IBM Spectrum Computing Group

[LSF Explorer]Performance tuning in Elasticsearch

  • 1.  [LSF Explorer]Performance tuning in Elasticsearch

    Posted Tue December 29, 2020 02:13 AM

    There are several ways to improve the performance of LSF Explorer on Elasticsearch side.

    Set proper heap size of Elasticsearch

    Elasticsearch uses a heap of 1GB size by default which is too small for most production cases. It's important to set proper heap size of Elasticsearch to ensure the performance. If there are many garbage collection related messages in Elasticsearch log, it is probably that the heap size is not enough to meet the need. The proper heap size depends on the amount of RAM available on the host. Generally speaking, below rules should be followed.

    • Set Xmx and Xms to no more than 50% of your physical RAM
    • Set Xmx and Xms to no more than the threshold that the JVM uses for compressed object pointers (compressed oops)
    • Ideally set Xmx and Xms to no more than the threshold for zero-based compressed oops

    Refer to https://www.elastic.co/guide/en/elasticsearch/reference/7.x/heap-size.html for more details.

    Increase replica number of existing indices

    Each primary shard can have zero or more replicas. A replica is a copy of the primary shard. The primary shard number of an index can't be increased after the index creation. However, the replica number can be modified dynamically. The replica shard has two purposes. One is increasing failover. A replica shard can be promoted to a primary shard if the primary fails.

    The other one is increasing performance. Get and search requests can be handled by primary or replica shards.

    Increasing replica number of existing indices to a proper value may improve the query performance more or less. The optimal number depends on the property of index data and related queries. It could be figured out by experiments.

    Replica number of an index can be set by below request.

    PUT /<index_name>/_settings
    {
    "index" : {
    "number_of_replicas" : 2
    }
    }

    Add nodes for current Elasticsearch cluster

    Elasticsearch is a powerful search engine which can be expanded horizontally. If current computing capacity of Elasticsearch cluster reaches the bottleneck and the hosts are overburdened, you can add additional nodes into Elasticsearch cluster to expand the computing capacity.

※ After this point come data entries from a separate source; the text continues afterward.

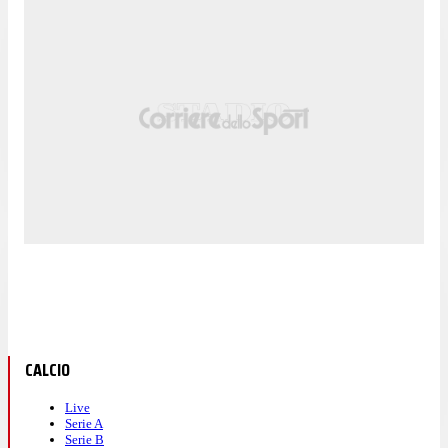
CALCIO
Live
Serie A
Serie B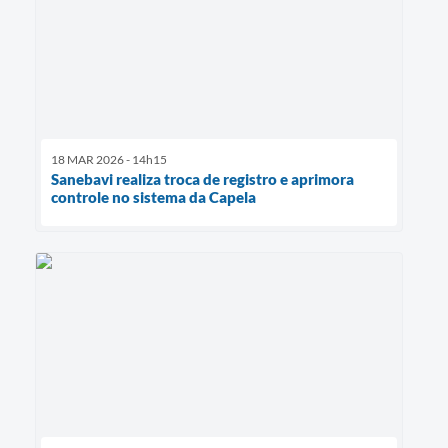
18 MAR 2026 - 14h15
Sanebavi realiza troca de registro e aprimora
controle no sistema da Capela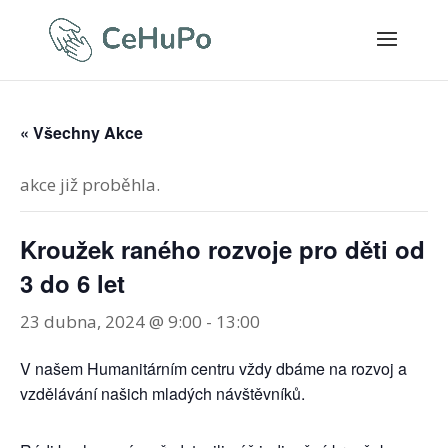
« Všechny Akce
akce již proběhla.
Kroužek raného rozvoje pro děti od
3 do 6 let
23 dubna, 2024 @ 9:00
-
13:00
V našem Humanitárním centru vždy dbáme na rozvoj a
vzdělávání našich mladých návštěvníků.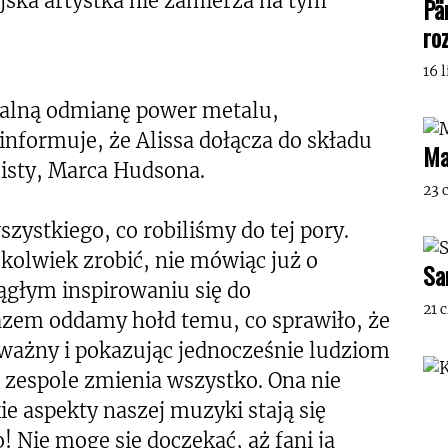
jska artystka nie zamierza na tym
Pä
ro
16 
malną odmianę power metalu,
nformuje, że Alissa dołącza do składu
Ma
isty, Marca Hudsona.
23 
szystkiego, co robiliśmy do tej pory.
okolwiek zrobić, nie mówiąc już o
Sa
ągłym inspirowaniu się do
21 
zem oddamy hołd temu, co sprawiło, że
ażny i pokazując jednocześnie ludziom
 zespole zmienia wszystko. Ona nie
kie aspekty naszej muzyki stają się
! Nie mogę się doczekać, aż fani ją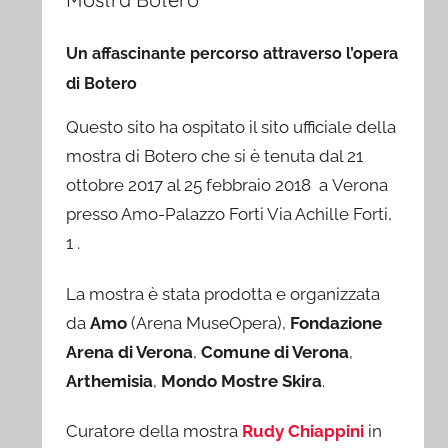
Un affascinante percorso attraverso l’opera
di Botero
Questo sito ha ospitato il sito ufficiale della
mostra di Botero che si è tenuta dal 21
ottobre 2017 al 25 febbraio 2018 a Verona
presso Amo-Palazzo Forti Via Achille Forti,
1 .
La mostra è stata prodotta e organizzata
da
Amo
(Arena MuseOpera),
Fondazione
Arena di Verona
,
Comune di Verona
,
Arthemisia
,
Mondo Mostre Skira
.
Curatore della mostra
Rudy Chiappini
in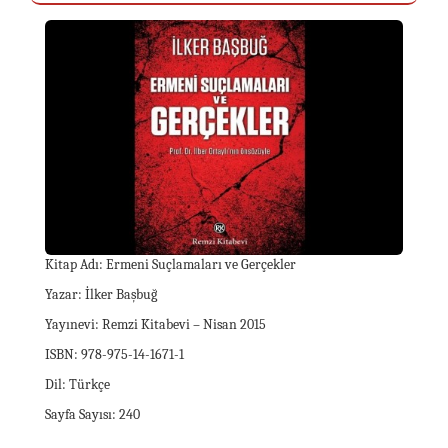
Kitap Adı: Ermeni Suçlamaları ve Gerçekler
Yazar: İlker Başbuğ
Yayınevi: Remzi Kitabevi – Nisan 2015
ISBN: 978-975-14-1671-1
Dil: Türkçe
Sayfa Sayısı: 240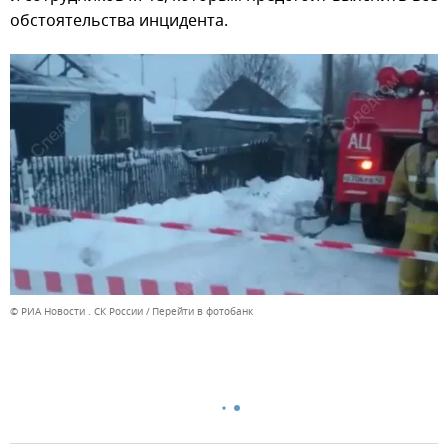
обстоятельства инцидента.
© РИА Новости . СК России
Перейти в фотобанк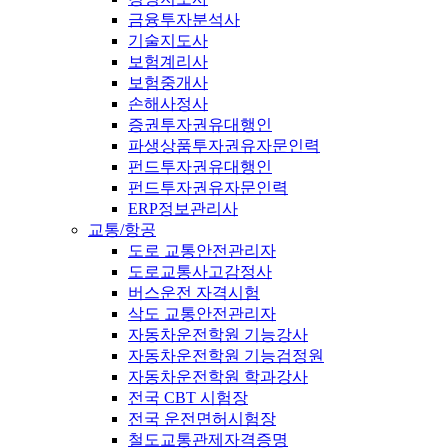
금융투자분석사
기술지도사
보험계리사
보험중개사
손해사정사
증권투자권유대행인
파생상품투자권유자문인력
펀드투자권유대행인
펀드투자권유자문인력
ERP정보관리사
교통/항공
도로 교통안전관리자
도로교통사고감정사
버스운전 자격시험
삭도 교통안전관리자
자동차운전학원 기능강사
자동차운전학원 기능검정원
자동차운전학원 학과강사
전국 CBT 시험장
전국 운전면허시험장
철도교통관제자격증명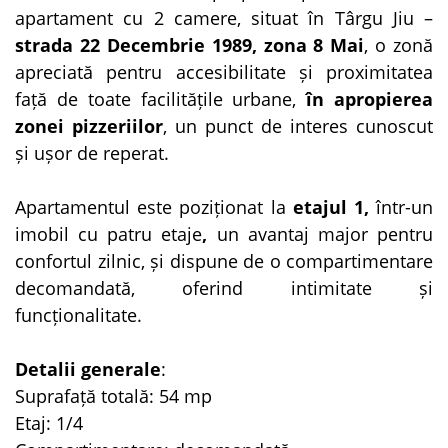
apartament cu 2 camere, situat în Târgu Jiu –
s
trada 22 Decembrie 1989, zona 8 Mai
, o zonă
apreciată pentru accesibilitate și proximitatea
față de toate facilitățile urbane,
în apropierea
zonei pizzeriilor
, un punct de interes cunoscut
și ușor de reperat.
Apartamentul este poziționat la
etajul 1,
într-un
imobil cu patru etaje
,
un avantaj major pentru
confortul zilnic, și dispune de o compartimentare
decomandată, oferind intimitate și
funcționalitate.
Detalii generale
:
Suprafață totală: 54 mp
Etaj: 1/4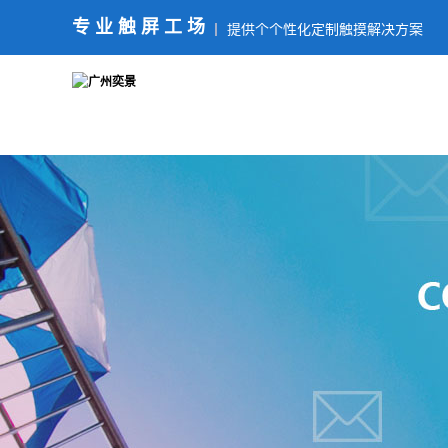
专业触屏工场
提供个个性化定制触摸解决方案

    Refer to Add and remove nodes in your cluster | Elasticsearch Reference [7.10] | Elastic for more details.

    Close unused indices

    There may be plenty of "old" indices which are hardly touched. However, you want to keep them in the storage for some reason. They can be closed to save Elasticsearch cluster resource.

    A closed index is blocked for read/write operations and does not allow all operations that opened indices allow. It is not possible to index documents or to search for documents in a closed index. This allows closed indices to not have to maintain internal data structures for indexing or searching documents, resulting in a smaller overhead on the cluster.

    An index can be closed by below request.

    POST /<index>/_close

    Closed index can be opened by below request.

    POST /<index>/_open

    Refer to https://www.elastic.co/guide/en/elasticsearch/reference/7.x/indices-close.html for more details.

    Freeze indices of low usage frequency

    Elasticsearch indices keep some data structures in memory to allow you to search them efficiently and to index into them. If you have a lot of indices then the memory required for these data structures can add up to a significant amount. For indices that are searched frequently it is better to keep these structures in memory because it takes time to rebuild them. However, you might access some of your indices so rarely that you would prefer to release the corresponding memory and rebuild these data structures on each search. These indices of low usage frequency could be turned into frozen indices which consume much less heap than normal indices. This allows for a much higher disk-to-heap ratio than would otherwise be possible.

    Note that frozen indices are read-only. Searches on frozen indices are expected to execute slowly. Frozen indices are not intended for high search load. It is possible that a search of a frozen index may take seconds or minutes to complete, even if the same searches completed in milliseconds when the indices were not frozen.

    You can freeze the index using below request.

    POST /<index>/_freeze

    To make a frozen index writable again, use the below request.

    POST /<index>/_unfreeze

    Refer to https://www.elastic.co/guide/en/elasticsearch/reference/7.x/frozen-indices.html for more details.



    ------------------------------
    Edward Deng
    ------------------------------